Egypt demands compensation from Ethiopia for Nile water losses
CAIRO - Egypt's Water Minister Hany Sewilam has escalated rhetoric in the long-standing dispute over the Grand Ethiopian Renaissance Dam (GERD), asserting that Ethiopia should provide compensation to Egypt and Sudan for alleged damages caused by the dam's construction and operation on the Nile River.
Speaking during a session in the Egyptian Senate on Monday, Sewilam claimed that Egypt had been denied access to 38 billion cubic meters of its allocated 55 billion cubic meters of Nile water due to the GERD.
He described the dam's unilateral development as unprecedented, noting no similar structure had previously been built on the Nile without coordinated agreement among riparian states.

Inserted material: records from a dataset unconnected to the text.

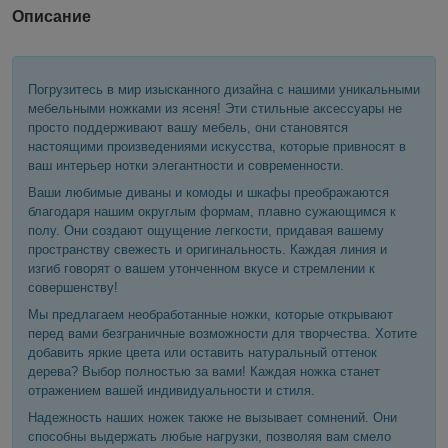
Описание
Погрузитесь в мир изысканного дизайна с нашими уникальными
мебельными ножками из ясеня! Эти стильные аксессуары не
просто поддерживают вашу мебель, они становятся
настоящими произведениями искусства, которые привносят в
ваш интерьер нотки элегантности и современности.
Ваши любимые диваны и комоды и шкафы преображаются
благодаря нашим округлым формам, плавно сужающимся к
полу. Они создают ощущение легкости, придавая вашему
пространству свежесть и оригинальность. Каждая линия и
изгиб говорят о вашем утонченном вкусе и стремлении к
совершенству!
Мы предлагаем необработанные ножки, которые открывают
перед вами безграничные возможности для творчества. Хотите
добавить яркие цвета или оставить натуральный оттенок
дерева? Выбор полностью за вами! Каждая ножка станет
отражением вашей индивидуальности и стиля.
Надежность наших ножек также не вызывает сомнений. Они
способны выдержать любые нагрузки, позволяя вам смело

“Damage has been sustained because 38 billion cubic metres out of Egypt's share of 55 billion cubic metres had been denied, and the state's task was to shield citizens from the effects of the damage,” Sewilam stated, according to reports from Egyptian media and international outlets.
He explicitly demanded compensation to offset these losses, framing the issue as a matter of protecting citizens from the consequences of reduced water availability.

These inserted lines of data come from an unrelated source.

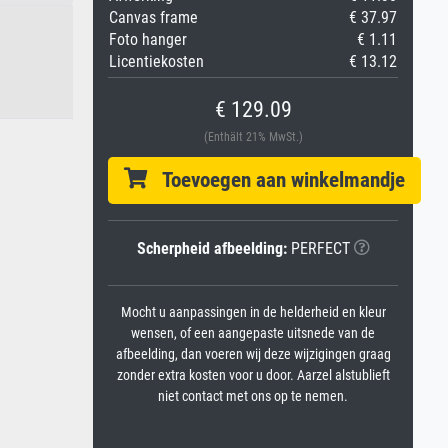
Canvas frame
€ 37.97
Foto hanger
€ 1.11
Licentiekosten
€ 13.12
€ 129.09
(Enthält 21% MwSt.)
Toevoegen aan winkelmandje
Scherpheid afbeelding:
PERFECT
Mocht u aanpassingen in de helderheid en kleur
wensen, of een aangepaste uitsnede van de
afbeelding, dan voeren wij deze wijzigingen graag
zonder extra kosten voor u door. Aarzel alstublieft
niet contact met ons op te nemen.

The comments come amid Egypt's heavy reliance on the Nile, which supplies approximately 97% of its freshwater needs for agriculture, industry, and domestic use.
With population growth and rising demand - now reportedly at 88.5 billion cubic meters annually - Egypt's per-capita water share has fallen sharply, approaching levels well below global scarcity thresholds.

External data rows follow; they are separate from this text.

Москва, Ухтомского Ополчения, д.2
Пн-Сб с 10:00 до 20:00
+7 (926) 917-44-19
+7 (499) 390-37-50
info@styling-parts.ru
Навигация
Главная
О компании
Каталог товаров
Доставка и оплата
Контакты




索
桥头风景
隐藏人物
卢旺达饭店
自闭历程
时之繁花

The GERD, a massive hydropower project on the Blue Nile (which contributes the majority of the Nile's flow), has been a flashpoint since construction began over a decade ago.
Ethiopia views the dam as essential for energy generation, economic development, and poverty reduction, insisting it causes no significant harm downstream and has even helped regulate flows to reduce flooding risks in Sudan.
Ethiopian officials have repeatedly rejected claims of unilateral harm, pointing out that the Blue Nile originates in Ethiopia's highlands and that downstream nations have historically benefited from Ethiopian waters without reciprocal arrangements.
Sudan, while acknowledging potential benefits from the GERD for irrigation and electricity, has expressed concerns over flooding risks from reservoir releases and sediment management.
However, Sewilam's call for compensation directed at Ethiopia - and implicitly involving Sudan as a co-beneficiary of any award - marks a notable shift in Egypt's public positioning, moving from demands for binding agreements on filling and operation to explicit financial redress.
The statement follows recent diplomatic overtures, including US President Donald Trump's renewed offer to mediate the dispute, which Egypt and Sudan have welcomed.
Egypt has historically invoked colonial-era agreements to assert "historical rights" to Nile waters, a position Ethiopia and other upstream states dismiss as outdated and inequitable.
Analysts see Sewilam's remarks as part of broader efforts to pressure Ethiopia amid stalled trilateral talks and the dam's full commissioning in recent years. Enforcement of any compensation claim would face significant hurdles under international law, particularly the principle of equitable and reasonable utilization enshrined in frameworks like the UN Watercourses Convention - though neither Egypt nor Ethiopia is a party to it.
The renewed escalation highlights the persistent tensions in the Nile Basin, where competing national interests over a shared resource continue to challenge regional stability and cooperation.